Records:
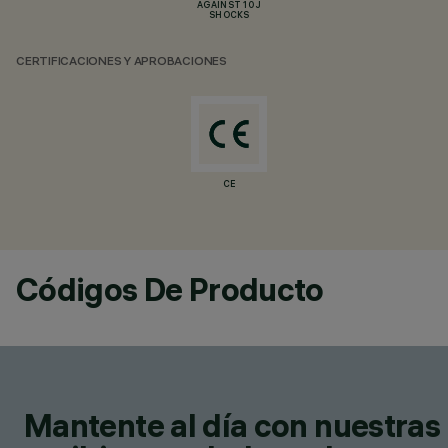
AGAINST 10 J
SHOCKS
CERTIFICACIONES Y APROBACIONES
CE
Códigos De Producto
Mantente al día con nuestras 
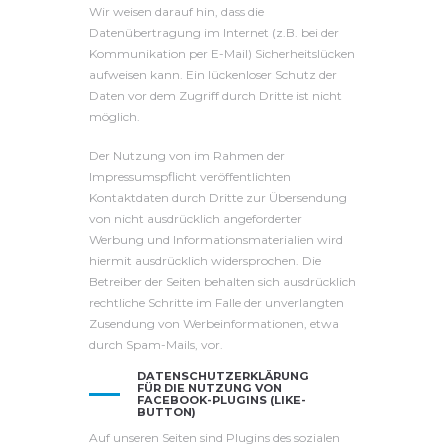
Wir weisen darauf hin, dass die
Datenübertragung im Internet (z.B. bei der
Kommunikation per E-Mail) Sicherheitslücken
aufweisen kann. Ein lückenloser Schutz der
Daten vor dem Zugriff durch Dritte ist nicht
möglich.
Der Nutzung von im Rahmen der
Impressumspflicht veröffentlichten
Kontaktdaten durch Dritte zur Übersendung
von nicht ausdrücklich angeforderter
Werbung und Informationsmaterialien wird
hiermit ausdrücklich widersprochen. Die
Betreiber der Seiten behalten sich ausdrücklich
rechtliche Schritte im Falle der unverlangten
Zusendung von Werbeinformationen, etwa
durch Spam-Mails, vor.
DATENSCHUTZERKLÄRUNG
FÜR DIE NUTZUNG VON
FACEBOOK-PLUGINS (LIKE-
BUTTON)
Auf unseren Seiten sind Plugins des sozialen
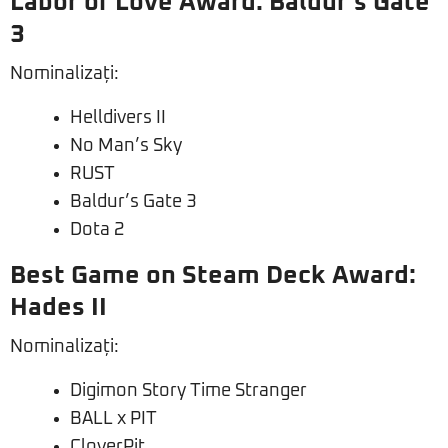
Labor of Love Award: Baldur’s Gate
3
Nominalizați:
Helldivers II
No Man’s Sky
RUST
Baldur’s Gate 3
Dota 2
Best Game on Steam Deck Award:
Hades II
Nominalizați:
Digimon Story Time Stranger
BALL x PIT
CloverPit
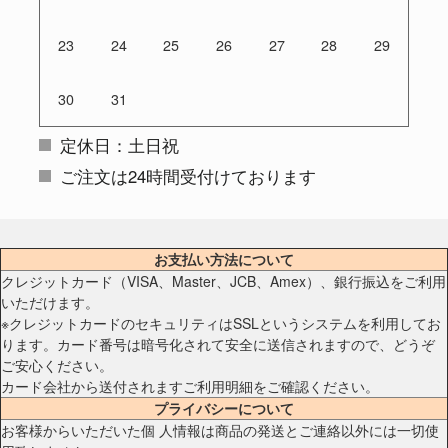
23
24
25
26
27
28
29
30
31
定休日：土日祝
ご注文は24時間受付けております
お支払い方法について
クレジットカード（VISA、Master、JCB、Amex）、銀行振込をご利用
いただけます。
※クレジットカードのセキュリティはSSLというシステムを利用してお
ります。カード番号は暗号化されて安全に送信されますので、どうぞ
ご安心ください。
カード会社から送付されますご利用明細をご確認ください。
プライバシーについて
お客様からいただいた個 人情報は商品の発送とご連絡以外には一切使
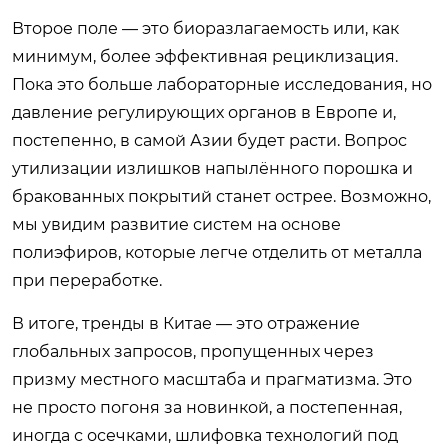
Второе поле — это биоразлагаемость или, как
минимум, более эффективная рециклизация.
Пока это больше лабораторные исследования, но
давление регулирующих органов в Европе и,
постепенно, в самой Азии будет расти. Вопрос
утилизации излишков напылённого порошка и
бракованных покрытий станет острее. Возможно,
мы увидим развитие систем на основе
полиэфиров, которые легче отделить от металла
при переработке.
В итоге, тренды в Китае — это отражение
глобальных запросов, пропущенных через
призму местного масштаба и прагматизма. Это
не просто погоня за новинкой, а постепенная,
иногда с осечками, шлифовка технологий под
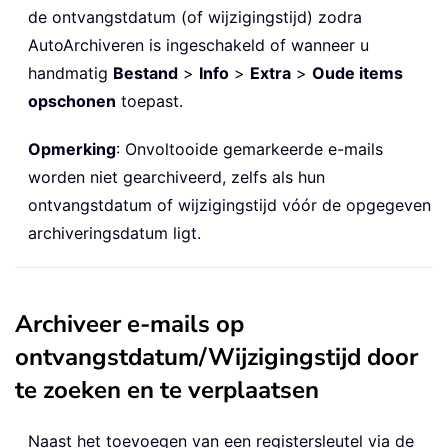
de ontvangstdatum (of wijzigingstijd) zodra
AutoArchiveren is ingeschakeld of wanneer u
handmatig
Bestand
>
Info
>
Extra
>
Oude items
opschonen
toepast.
Opmerking
: Onvoltooide gemarkeerde e-mails
worden niet gearchiveerd, zelfs als hun
ontvangstdatum of wijzigingstijd vóór de opgegeven
archiveringsdatum ligt.
Archiveer e-mails op
ontvangstdatum/Wijzigingstijd door
te zoeken en te verplaatsen
Naast het toevoegen van een registersleutel via de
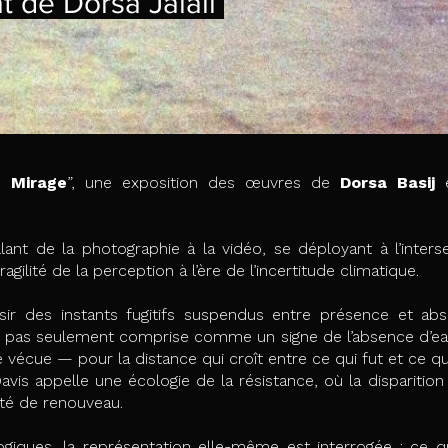
t de Dorsa Jalali
f Mirage
”, une exposition des œuvres de
Dorsa Basij
lant de la photographie à la vidéo, se déployant à l’inter
ragilité de la perception à l’ère de l’incertitude climatique.
ir des instants fugitifs suspendus entre présence et absen
n’est pas seulement comprise comme un signe de l’absence d
 vécue — pour la distance qui croît entre ce qui fut et ce qu
s appelle une écologie de la résistance, où la disparition
ité de renouveau.
iques, la représentation elle-même est interrogée : ce qu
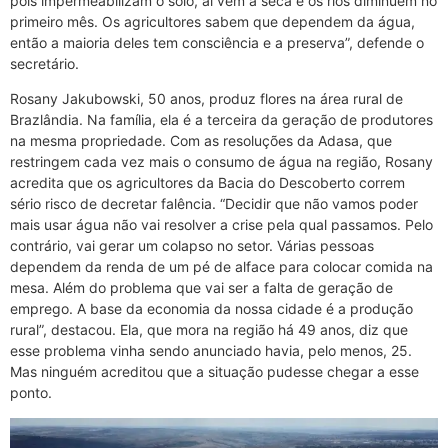
pois impermeabilizam o solo, aí vem a seca e os rios diminuem no
primeiro mês. Os agricultores sabem que dependem da água,
então a maioria deles tem consciência e a preserva”, defende o
secretário.
Rosany Jakubowski, 50 anos, produz flores na área rural de
Brazlândia. Na família, ela é a terceira da geração de produtores
na mesma propriedade. Com as resoluções da Adasa, que
restringem cada vez mais o consumo de água na região, Rosany
acredita que os agricultores da Bacia do Descoberto correm
sério risco de decretar falência. “Decidir que não vamos poder
mais usar água não vai resolver a crise pela qual passamos. Pelo
contrário, vai gerar um colapso no setor. Várias pessoas
dependem da renda de um pé de alface para colocar comida na
mesa. Além do problema que vai ser a falta de geração de
emprego. A base da economia da nossa cidade é a produção
rural”, destacou. Ela, que mora na região há 49 anos, diz que
esse problema vinha sendo anunciado havia, pelo menos, 25.
Mas ninguém acreditou que a situação pudesse chegar a esse
ponto.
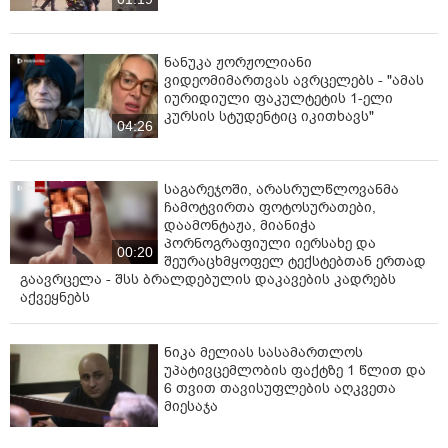
ნანუკა ჟორჟოლიანი
ვიდეომიმართვას ავრცელებს - "ამას
იურიდიული ფაკულტეტის 1-ელი
კურსის სტუდენტიც იკითხავს"
04:26
საგარეჯოში, არასრულწლოვანმა
ჩამოტვირთა ფოტოსურათები,
დაამონტაჟა, მიანიჭა
პორნოგრაფიული იერსახე და
00:20
შეურაცხმყოფელ ტექსტებთან ერთად
გაავრცელა - შსს ბრალდებულის დაკავების კადრებს
აქვეყნებს
ნიკა მელიას სასამართლოს
უპატივცემლობის ფაქტზე 1 წლით და
6 თვით თავისუფლების აღკვეთა
მიესაჯა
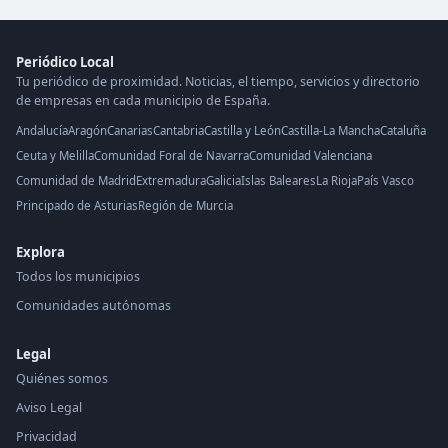
Periódico Local
Tu periódico de proximidad. Noticias, el tiempo, servicios y directorio
de empresas en cada municipio de España.
Andalucía
Aragón
Canarias
Cantabria
Castilla y León
Castilla-La Mancha
Cataluña
Ceuta y Melilla
Comunidad Foral de Navarra
Comunidad Valenciana
Comunidad de Madrid
Extremadura
Galicia
Islas Baleares
La Rioja
País Vasco
Principado de Asturias
Región de Murcia
Explora
Todos los municipios
Comunidades autónomas
Legal
Quiénes somos
Aviso Legal
Privacidad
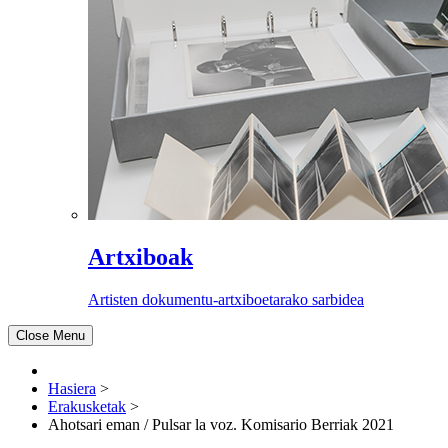
Artxiboak
Artisten dokumentu-artxiboetarako sarbidea
Close Menu
Hasiera
>
Erakusketak
>
Ahotsari eman / Pulsar la voz. Komisario Berriak 2021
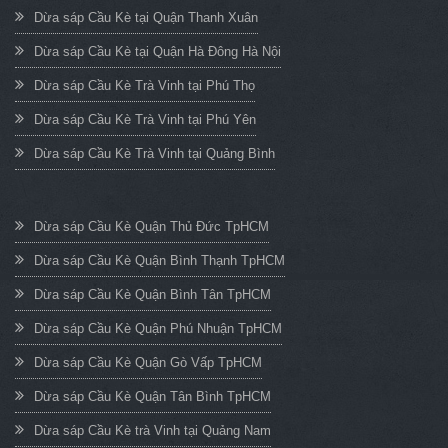
Dừa sáp Cầu Kè tại Quận Thanh Xuân
Dừa sáp Cầu Kè tại Quận Hà Đông Hà Nội
Dừa sáp Cầu Kè Trà Vinh tại Phú Thọ
Dừa sáp Cầu Kè Trà Vinh tại Phú Yên
Dừa sáp Cầu Kè Trà Vinh tại Quảng Bình
Dừa sáp Cầu Kè Quận Thủ Đức TpHCM
Dừa sáp Cầu Kè Quận Bình Thạnh TpHCM
Dừa sáp Cầu Kè Quận Bình Tân TpHCM
Dừa sáp Cầu Kè Quận Phú Nhuận TpHCM
Dừa sáp Cầu Kè Quận Gò Vấp TpHCM
Dừa sáp Cầu Kè Quận Tân Bình TpHCM
Dừa sáp Cầu Kè trà Vinh tại Quảng Nam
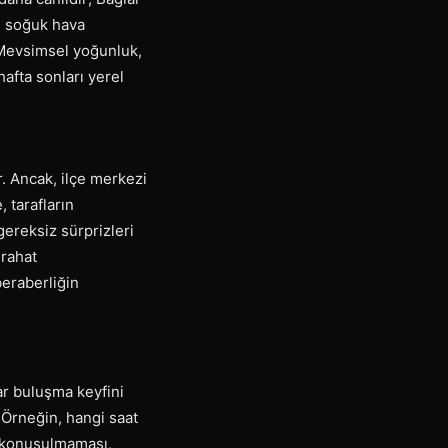
se soğuk hava
. Mevsimsel yoğunluk,
afta sonları yerel
r. Ancak, ilçe merkezi
 tarafların
gereksiz sürprizleri
 rahat
beraberliğin
lar buluşma keyfini
 Örneğin, hangi saat
a konuşulmaması,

Work to complete: Print, from the entries above, the line with "então a maioria", the line with "acredita que os" and all lines between them, exactly and with nothing else.

Reply:
então a maioria deles tem consciência e a preserva”, defende o
secretário.
Rosany Jakubowski, 50 anos, produz flores na área rural de
Brazlândia. Na família, ela é a terceira da geração de produtores
na mesma propriedade. Com as resoluções da Adasa, que
restringem cada vez mais o consumo de água na região, Rosany
acredita que os agricultores da Bacia do Descoberto correm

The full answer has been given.